On the Convergence of SARAH and Beyond
This work addresses optimization efficiency for machine learning practitioners by providing incremental improvements to variance reduction methods.
The authors tackled the problem of optimizing summation-based loss functions by proposing a unifying algorithm called LoopLess SARAH (L2S), which extends the SARAH method and achieves complexities such as O((n+κ) ln(1/ε)) for strongly convex problems and O(n+√n/ε) for convex and nonconvex problems, with numerical tests showing better generalization than SARAH on neural networks.
The main theme of this work is a unifying algorithm, \textbf{L}oop\textbf{L}ess \textbf{S}ARAH (L2S) for problems formulated as summation of $n$ individual loss functions. L2S broadens a recently developed variance reduction method known as SARAH. To find an $ε$-accurate solution, L2S enjoys a complexity of ${\cal O}\big( (n+κ) \ln (1/ε)\big)$ for strongly convex problems.
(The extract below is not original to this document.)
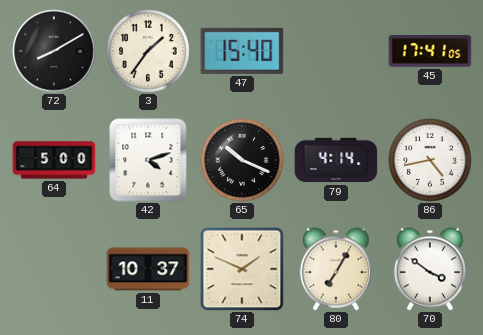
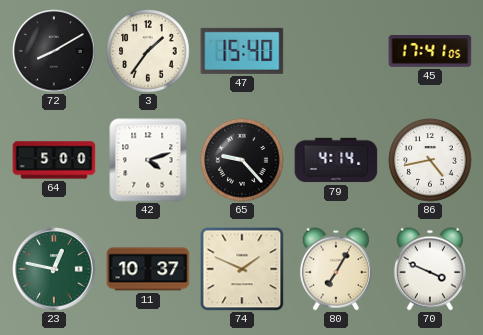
65: 10:19 -> 9:23
23: none -> 12:47
70: 3:51 -> 3:49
For convex problems, when adopting an $n$-dependent step size, the complexity of L2S is ${\cal O}(n+ \sqrt{n}/ε)$; while for more frequently adopted $n$-independent step size, the complexity is ${\cal O}(n+ n/ε)$. Distinct from SARAH, our theoretical findings support an $n$-independent step size in convex problems without extra assumptions. For nonconvex problems, the complexity of L2S is ${\cal O}(n+ \sqrt{n}/ε)$. Our numerical tests on neural networks suggest that L2S can have better generalization properties than SARAH. Along with L2S, our side results include the linear convergence of the last iteration for SARAH in strongly convex problems.